Transcribe, without alteration, the line that includes "présente des spécificités" and each line after it until the records end, omitting all that precede it.

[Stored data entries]
════════════════════

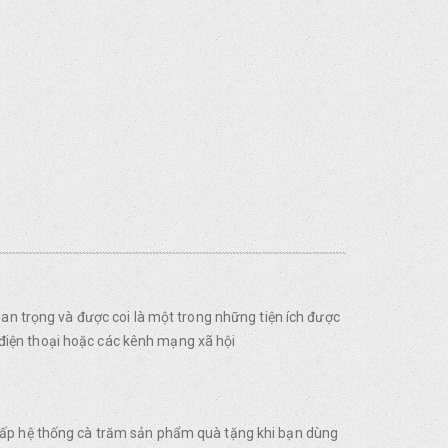
uan trọng và được coi là một trong những tiện ích được
điện thoại hoặc các kênh mạng xã hội
 cấp hệ thống cà trăm sản phẩm quà tặng khi bạn dùng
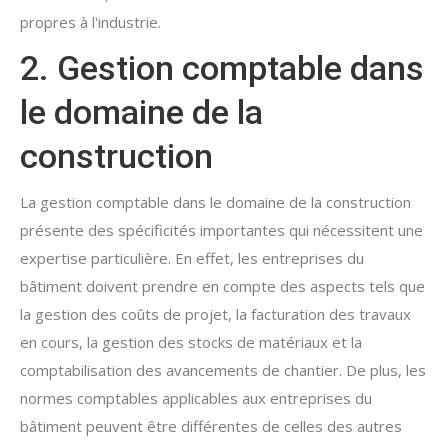
propres à l'industrie.
2. Gestion comptable dans
le domaine de la
construction
La gestion comptable dans le domaine de la construction
présente des spécificités importantes qui nécessitent une
expertise particulière. En effet, les entreprises du
bâtiment doivent prendre en compte des aspects tels que
la gestion des coûts de projet, la facturation des travaux
en cours, la gestion des stocks de matériaux et la
comptabilisation des avancements de chantier. De plus, les
normes comptables applicables aux entreprises du
bâtiment peuvent être différentes de celles des autres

════════════════════

• _Result of this task_:
présente des spécificités importantes qui nécessitent une
expertise particulière. En effet, les entreprises du
bâtiment doivent prendre en compte des aspects tels que
la gestion des coûts de projet, la facturation des travaux
en cours, la gestion des stocks de matériaux et la
comptabilisation des avancements de chantier. De plus, les
normes comptables applicables aux entreprises du
bâtiment peuvent être différentes de celles des autres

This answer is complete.